= Bernstein's theorem (approximation theory) =

In approximation theory, a converse to Jackson's theorem

In approximation theory, Bernstein's theorem is a converse to Jackson's theorem. The first results of this type were proved by Sergei Bernstein in 1912.

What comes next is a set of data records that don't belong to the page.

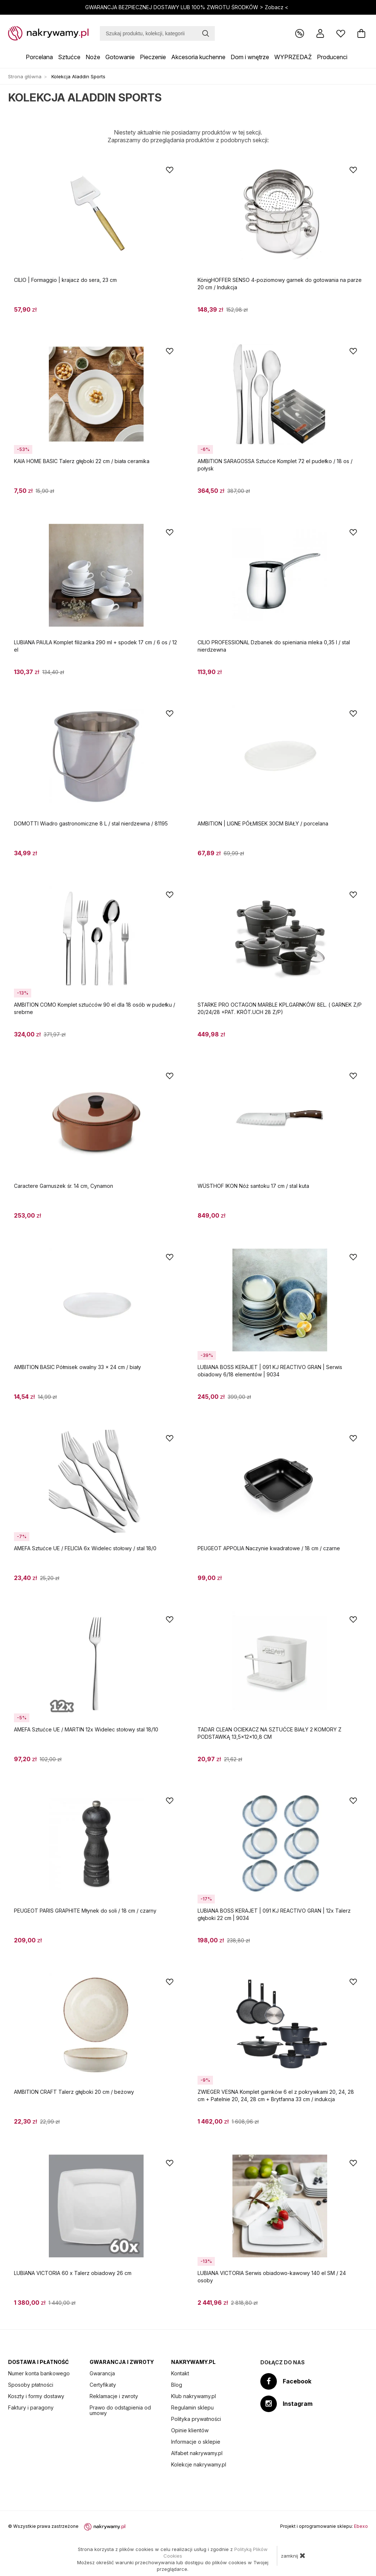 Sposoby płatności (30, 2385)
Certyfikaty (103, 2385)
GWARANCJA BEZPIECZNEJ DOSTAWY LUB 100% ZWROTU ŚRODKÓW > (187, 7)
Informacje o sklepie (195, 2442)
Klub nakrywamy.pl (193, 2396)
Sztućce (69, 57)
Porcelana (39, 57)
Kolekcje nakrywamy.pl (198, 2464)
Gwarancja (102, 2373)
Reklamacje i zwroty (114, 2396)
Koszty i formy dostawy (36, 2396)
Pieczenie (153, 57)
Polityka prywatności (196, 2419)
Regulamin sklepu (192, 2407)
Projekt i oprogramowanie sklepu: (324, 2526)
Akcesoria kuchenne (198, 57)
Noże (93, 57)
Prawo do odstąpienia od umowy (120, 2410)
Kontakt (180, 2373)
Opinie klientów (190, 2430)
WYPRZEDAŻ (293, 57)
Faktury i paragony (31, 2407)
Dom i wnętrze (250, 57)
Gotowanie (120, 57)
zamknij (293, 2555)
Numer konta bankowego (39, 2373)
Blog (176, 2385)
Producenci (332, 57)
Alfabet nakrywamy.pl (197, 2453) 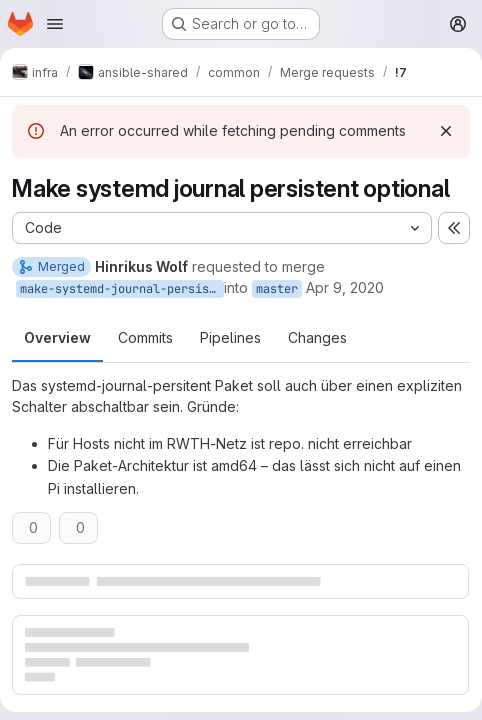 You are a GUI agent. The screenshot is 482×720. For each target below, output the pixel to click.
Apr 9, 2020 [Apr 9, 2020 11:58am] (345, 287)
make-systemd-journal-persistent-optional (122, 289)
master (277, 289)
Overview (57, 337)
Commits (145, 337)
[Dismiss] (446, 131)
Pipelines (230, 337)
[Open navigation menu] (55, 24)
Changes (317, 337) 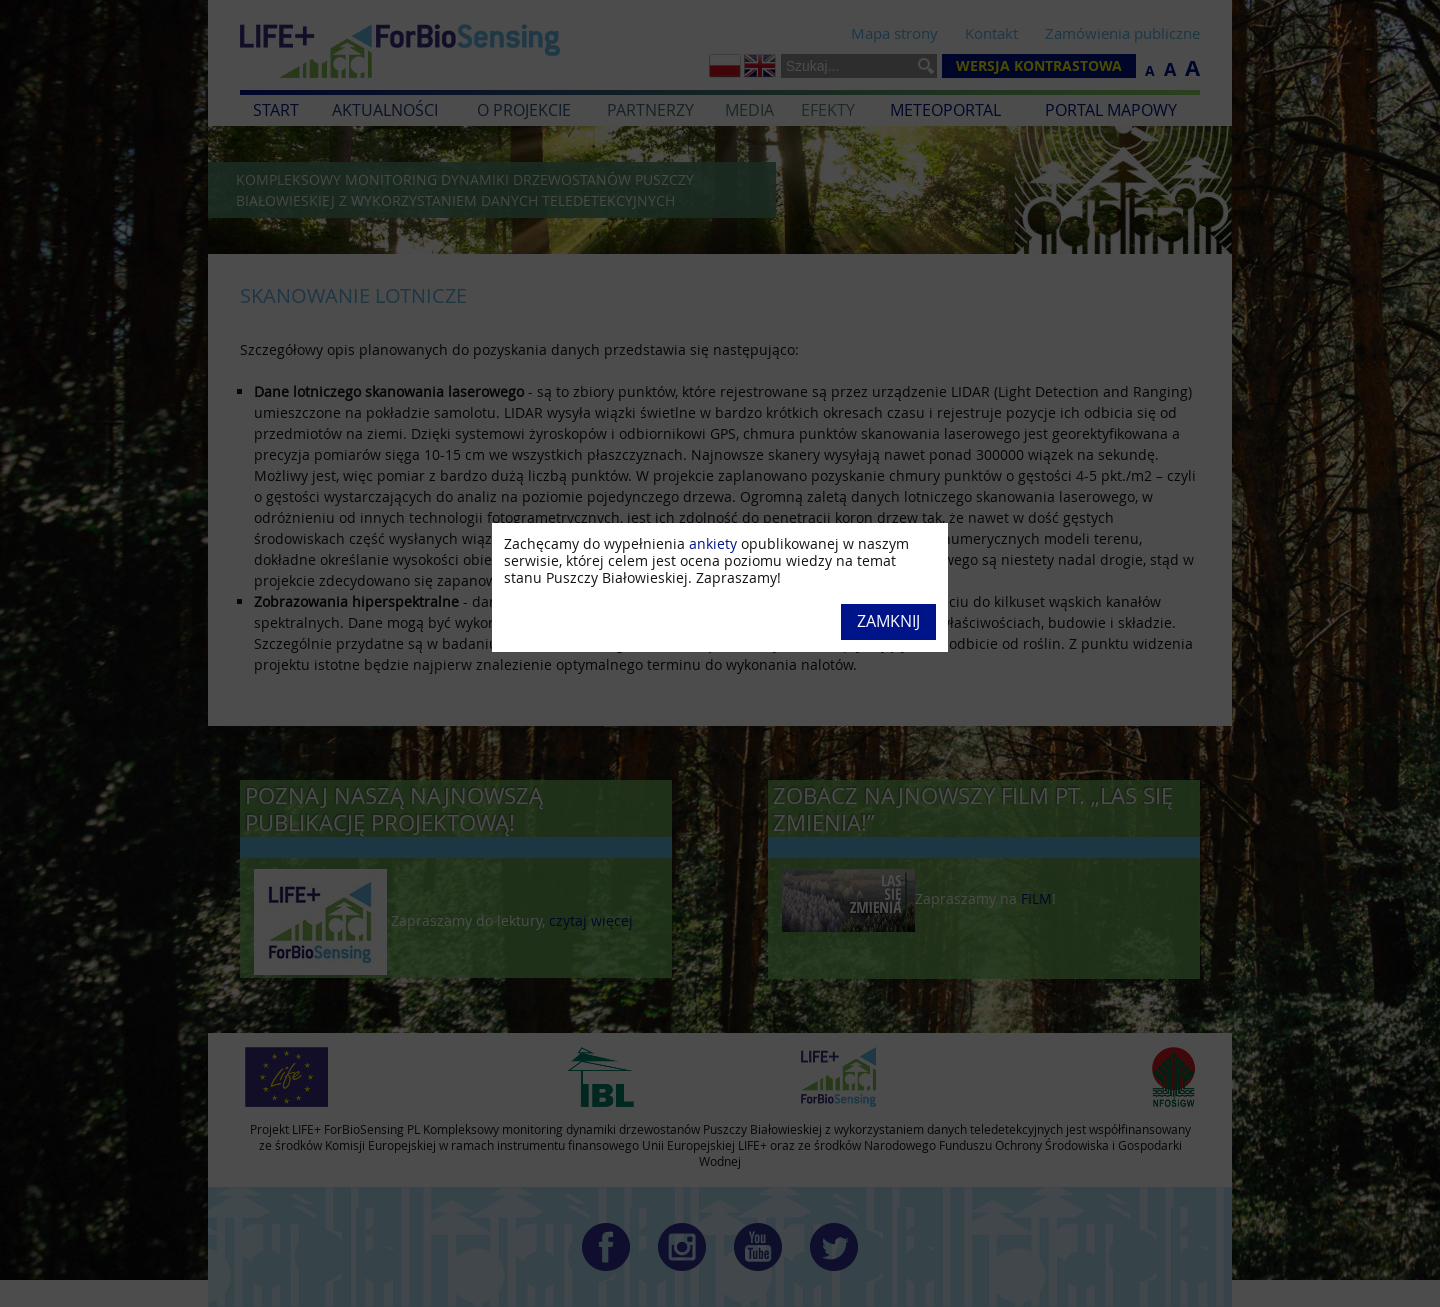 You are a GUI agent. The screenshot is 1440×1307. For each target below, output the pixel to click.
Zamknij (888, 621)
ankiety (713, 543)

For approximation by trigonometric polynomials, the result is as follows:

Let f: [0, 2π] → ℂ be a 2 π periodic function, and assume r is a positive integer, and that 0 < α < 1 . If there exists some fixed number $~~ k( f ) > 0 ~~$ and a sequence of trigonometric polynomials $~~ \Bigl(\ P_{n_0}(x)\ ,\ P_{n_0 + 1}(x)\ ,\ P_{n_0 + 2}(x)\ ,\ \ldots \Bigr) ~~$ for which $~~ \deg P_n = n ~~$ and $~~ \sup_{0 \leq x \leq 2\pi} \Bigl|f(x) - P_n(x)\Bigr| \leq \frac{\ k(f)\ }{~~ n^{r + \alpha}\ }\ ,$ for every $\ n \ge n_0\ ,$
then f(x) = Pn_{0}(x) + φ(x) , where the function φ(x) has a bounded r th derivative which is α-Hölder continuous.